Fig.3 (a)-FIG.3 (c) are the schematic diagrams showing the illuminating device which concerns on 1st Embodiment.
FIG. 3A is a perspective view schematically showing the appearance of the lighting device 12. FIG. 3B is a side view schematically showing the appearance of the illumination device 12. FIG. 3C is a schematic cross-sectional view illustrating a part of the lighting device 12 in an enlarged manner.
As illustrated in FIG. 3A to FIG. 3C, the lighting device 12 includes a case 34 and a substrate 35. FIG. 3C schematically shows a cross section of the case 34. The case 34 has, for example, a bowl shape. The case 34 has, for example, a paraboloid inner surface 34a and an opening 34b. In other words, the opening 34b is an open end of the inner surface 34a. The base 30 is provided, for example, on the outer surface opposite to the opening 34 b of the case 34.

  Each light emitting element 20 is provided on the substrate 35. The substrate 35 has a wiring pattern (not shown). Each light emitting element 20 is mounted on the substrate 35 by being disposed so as to be in contact with the wiring pattern.

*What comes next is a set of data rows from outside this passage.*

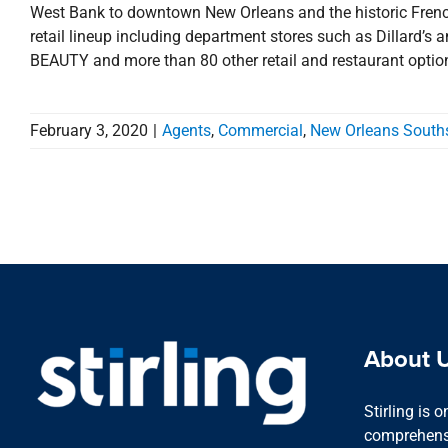
West Bank to downtown New Orleans and the historic French
retail lineup including department stores such as Dillard
BEAUTY and more than 80 other retail and restaurant options
February 3, 2020
|
Agents
,
Commercial
,
New Orleans South
About 
Stirling is 
comprehensi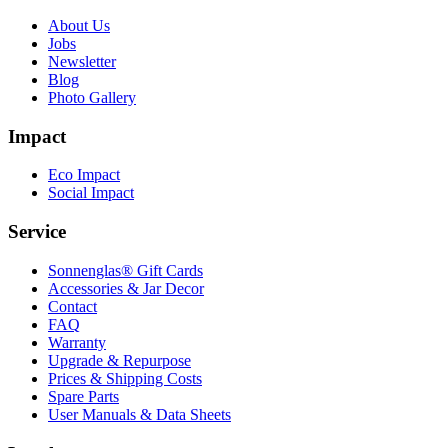
About Us
Jobs
Newsletter
Blog
Photo Gallery
Impact
Eco Impact
Social Impact
Service
Sonnenglas® Gift Cards
Accessories & Jar Decor
Contact
FAQ
Warranty
Upgrade & Repurpose
Prices & Shipping Costs
Spare Parts
User Manuals & Data Sheets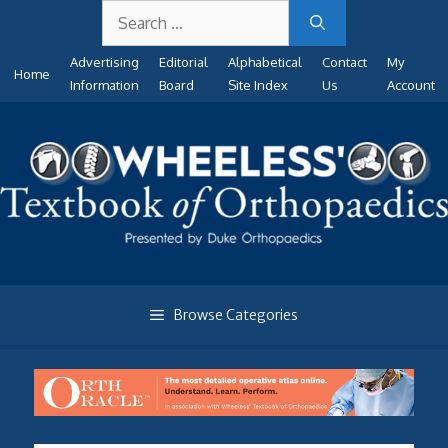
Search
Skip
for:
to
Advertising
Editorial
Alphabetical
Contact
My
content
Home
Information
Board
Site Index
Us
Account
Browse Categories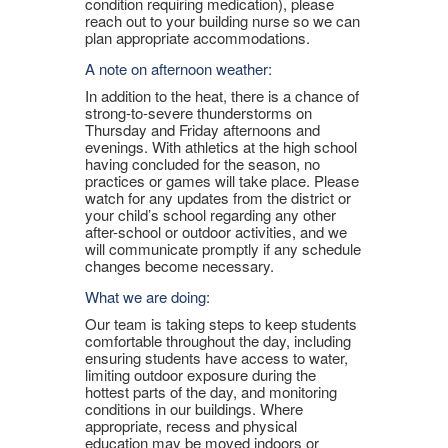
condition requiring medication), please
reach out to your building nurse so we can
plan appropriate accommodations.
A note on afternoon weather:
In addition to the heat, there is a chance of
strong-to-severe thunderstorms on
Thursday and Friday afternoons and
evenings. With athletics at the high school
having concluded for the season, no
practices or games will take place. Please
watch for any updates from the district or
your child’s school regarding any other
after-school or outdoor activities, and we
will communicate promptly if any schedule
changes become necessary.
What we are doing:
Our team is taking steps to keep students
comfortable throughout the day, including
ensuring students have access to water,
limiting outdoor exposure during the
hottest parts of the day, and monitoring
conditions in our buildings. Where
appropriate, recess and physical
education may be moved indoors or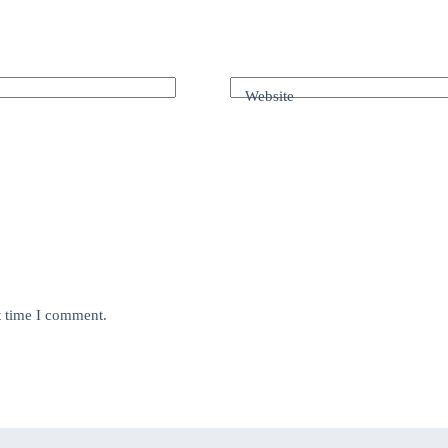
Website
t time I comment.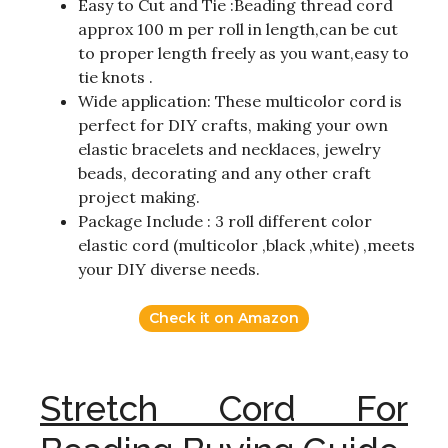
Easy to Cut and Tie :Beading thread cord
approx 100 m per roll in length,can be cut
to proper length freely as you want,easy to
tie knots .
Wide application: These multicolor cord is
perfect for DIY crafts, making your own
elastic bracelets and necklaces, jewelry
beads, decorating and any other craft
project making.
Package Include : 3 roll different color
elastic cord (multicolor ,black ,white) ,meets
your DIY diverse needs.
Check it on Amazon
Stretch Cord For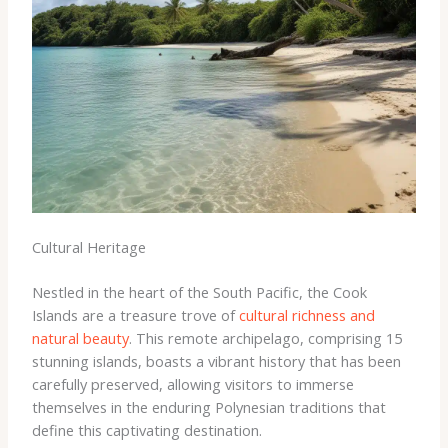
Cultural Heritage
Nestled in the heart of the South Pacific, the Cook
Islands are a treasure trove of
cultural richness and
natural beauty
. This remote archipelago, comprising 15
stunning islands, boasts a vibrant history that has been
carefully preserved, allowing visitors to immerse
themselves in the enduring Polynesian traditions that
define this captivating destination.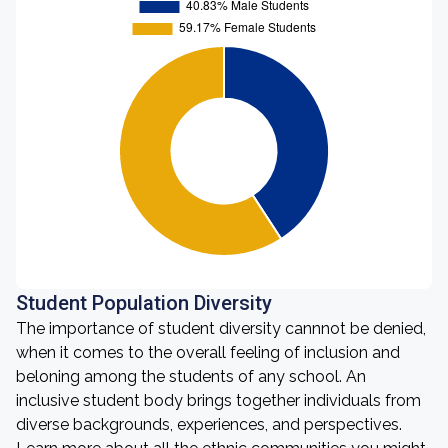
Student Population Diversity
The importance of student diversity cannnot be denied,
when it comes to the overall feeling of inclusion and
beloning among the students of any school. An
inclusive student body brings together individuals from
diverse backgrounds, experiences, and perspectives.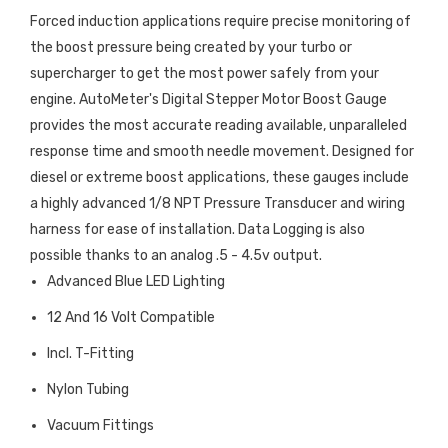
Forced induction applications require precise monitoring of
the boost pressure being created by your turbo or
supercharger to get the most power safely from your
engine. AutoMeter's Digital Stepper Motor Boost Gauge
provides the most accurate reading available, unparalleled
response time and smooth needle movement. Designed for
diesel or extreme boost applications, these gauges include
a highly advanced 1/8 NPT Pressure Transducer and wiring
harness for ease of installation. Data Logging is also
possible thanks to an analog .5 - 4.5v output.
Advanced Blue LED Lighting
12 And 16 Volt Compatible
Incl. T-Fitting
Nylon Tubing
Vacuum Fittings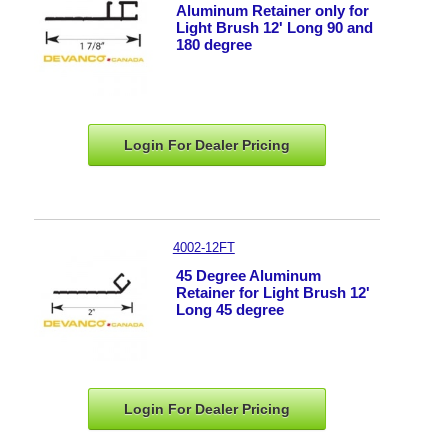
Aluminum Retainer only for
Light Brush 12' Long 90 and
180 degree
Login For Dealer
Pricing
4002-12FT
45 Degree Aluminum
Retainer for Light Brush 12'
Long 45 degree
Login For Dealer
Pricing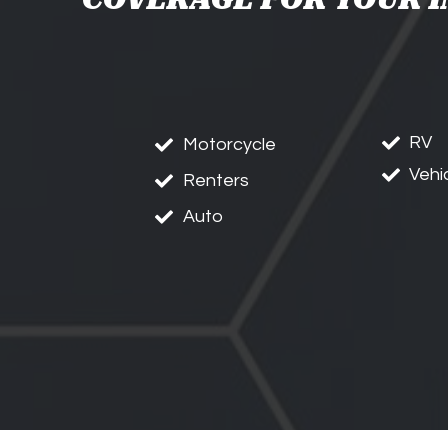
RV
Motorcycle
Vehi
Renters
Auto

  The substrate 35 is provided inside the case 34. The board | substrate 35 is disk shape, for example. The substrate 35 has a front surface 35a and a back surface 35b opposite to the front surface 35a. The substrate 35 is attached to the inside of the case 34 with the surface 35a facing the opening 34b, for example. Each light emitting element 20 is provided on the surface 35a. For example, the light emitting elements 20 are arranged in a ring on the surface 35a. Arrangement of each light emitting element 20 may be arbitrary.

  The rectifier 24 is provided on the back surface 35 b of the substrate 35. The substrate 35 is a so-called double-sided mounting substrate. Thereby, it can suppress that the rectifier 24 is visible from the outside. For example, the design of the lighting device 12 can be improved.

  The case 34 is further provided with a cover 36 and a lens 38. The cover 36 closes the opening 34 b of the case 34. The cover 36 has a plate shape, for example. In this example, the cover 36 has a disk shape. The cover 36 has optical transparency with respect to light emitted from each light emitting element 20 (hereinafter referred to as emitted light). The cover 36 is transparent, for example. For the cover 36, for example, plastic or glass is used.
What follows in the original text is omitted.